Yubin Fu

**Name of the Vulnerable Software and Affected Versions** Apple OS X versions prior to 10.11.6 **Description** The issue allows attackers to gain privileges via a crafted app that leverages a type confusion in the Login Window. This type confusion exists in the WindowServer, specifically affecting the ` XSetApplicationBindingsForWorkspaces` and ` XSetDictionaryForCurrentSession` functions. **Recommendations** For Apple OS X versions prior to 10.11.6, update to version 10.11.6 or later to resolve the issue. As a temporary workaround, consider restricting the execution of crafted apps that could leverage the type confusion in the WindowServer.

**Name of the Vulnerable Software and Affected Versions** Apple OS X versions prior to 10.11.6 **Description** The issue is related to insufficient access control in the CoreGraphics component, allowing local users to obtain sensitive information from kernel memory, gain privileges, or cause a denial of service through an out-of-bounds read via unspecified vectors. **Recommendations** For Apple OS X versions prior to 10.11.6, update to version 10.11.6 or later to resolve the issue. As a temporary workaround, consider restricting access to the CoreGraphics component to minimize the risk of exploitation.

**Name of the Vulnerable Software and Affected Versions** Apple OS X versions prior to 10.11.6 **Description** The issue is related to the Login Window in Apple OS X, where it does not properly initialize memory. This allows local users to cause a denial of service via unspecified vectors. The problem is also described as a WindowServer Memory Corruption Privilege Escalation issue. **Recommendations** For versions prior to 10.11.6, update to version 10.11.6 or later to resolve the issue. As a temporary workaround, consider restricting access to the Login Window to minimize the risk of exploitation.

**Name of the Vulnerable Software and Affected Versions** Apple OS X versions prior to 10.11.6 **Description** The issue allows attackers to execute arbitrary code in a privileged context, obtain sensitive user information, or cause a denial of service due to memory corruption via a crafted app. It is related to a heap-buffer overflow and memory corruption in the WindowServer, specifically in the XRegisterCursorWithData function. **Recommendations** For Apple OS X versions prior to 10.11.6, update to version 10.11.6 or later to resolve the issue. As a temporary workaround, consider restricting access to the WindowServer to minimize the risk of exploitation.
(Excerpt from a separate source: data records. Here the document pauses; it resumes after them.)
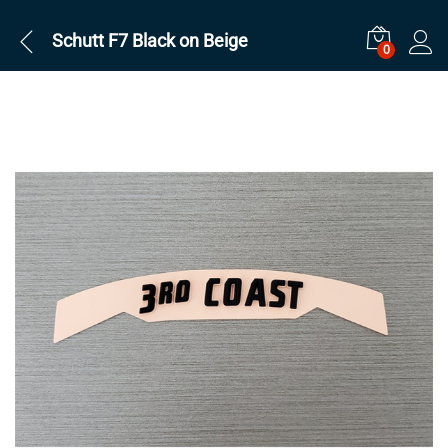
Schutt F7 Black on Beige
0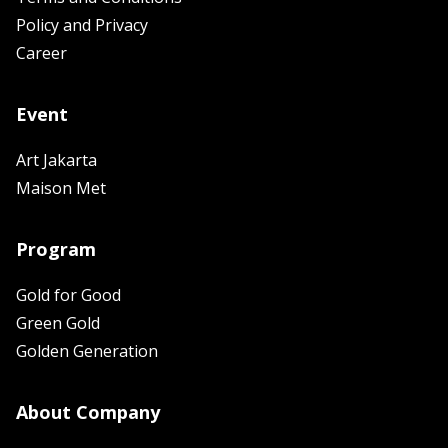
Policy and Privacy
Career
Event
Art Jakarta
Maison Met
Program
Gold for Good
Green Gold
Golden Generation
About Company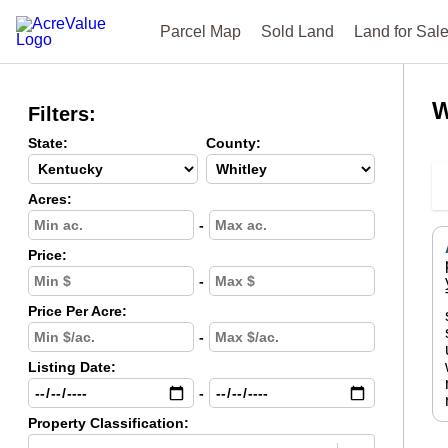
Parcel Map
Sold Land
Land for Sal
W
Filters:
State:
County:
Acres:
-
Price:
-
Price Per Acre:
-
Listing Date:
-
Property Classification: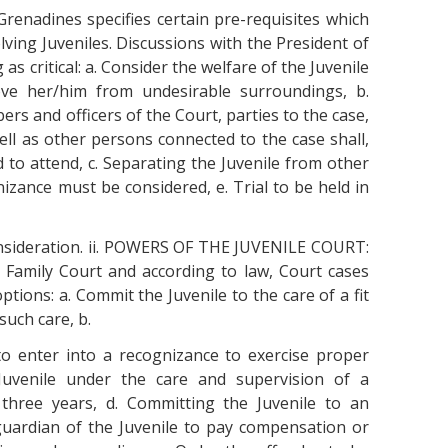
Grenadines specifies certain pre-requisites which
ving Juveniles. Discussions with the President of
as critical: a. Consider the welfare of the Juvenile
ove her/him from undesirable surroundings, b.
s and officers of the Court, parties to the case,
well as other persons connected to the case shall,
d to attend, c. Separating the Juvenile from other
gnizance must be considered, e. Trial to be held in
nsideration. ii. POWERS OF THE JUVENILE COURT:
e Family Court and according to law, Court cases
ptions: a. Commit the Juvenile to the care of a fit
such care, b.
to enter into a recognizance to exercise proper
 Juvenile under the care and supervision of a
three years, d. Committing the Juvenile to an
guardian of the Juvenile to pay compensation or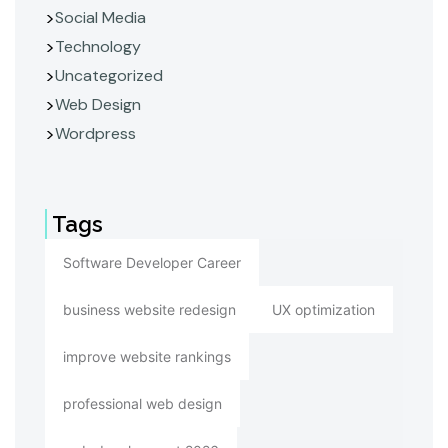
Social Media
Technology
Uncategorized
Web Design
Wordpress
Tags
Software Developer Career
business website redesign
UX optimization
improve website rankings
professional web design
**Name of the Vulnerable Software and Affected Versions** Apple OS X versions prior to 10.11.6 **Description** The issue allows attackers to execute arbitrary code in a privileged context or obtain sensitive user information via a crafted app that leverages a type confusion in the Login Window. **Recommendations** For versions prior to 10.11.6, update to version 10.11.6 or later to resolve the issue.

**Name of the Vulnerable Software and Affected Versions** Apple OS X versions prior to 10.11.5 **Description** The issue is related to a buffer overflow in the Multi-Touch subsystem of the operating system, which can be exploited by a remote attacker to execute arbitrary code in a privileged context or cause a denial of service (memory corruption) using a specially crafted application. **Recommendations** For Apple OS X versions prior to 10.11.5, update to version 10.11.5 or later to resolve the issue.